◆ **Study material**:
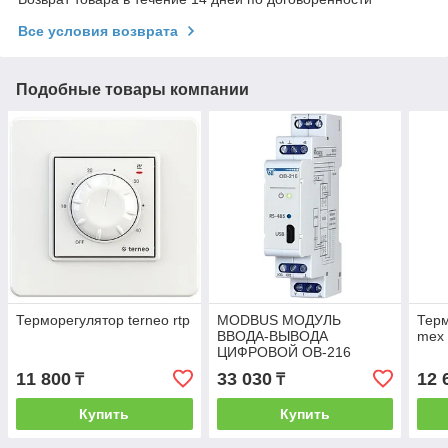
Все условия возврата
Подобные товары компании
Терморегулятор terneo rtp
MODBUS МОДУЛЬ
Терм
ВВОДА-ВЫВОДА
mex
ЦИФРОВОЙ OB-216
11 800
33 030
12 
₸
₸
Купить
Купить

◆ **Action item**:
Leaving aside the pictures, copy the listing above exactly.

◆ **Task output**:
Все условия возврата
Подобные товары компании
Терморегулятор terneo rtp
MODBUS МОДУЛЬ
Терм
ВВОДА-ВЫВОДА
mex
ЦИФРОВОЙ OB-216
11 800
33 030
12 
₸
₸
Купить
Купить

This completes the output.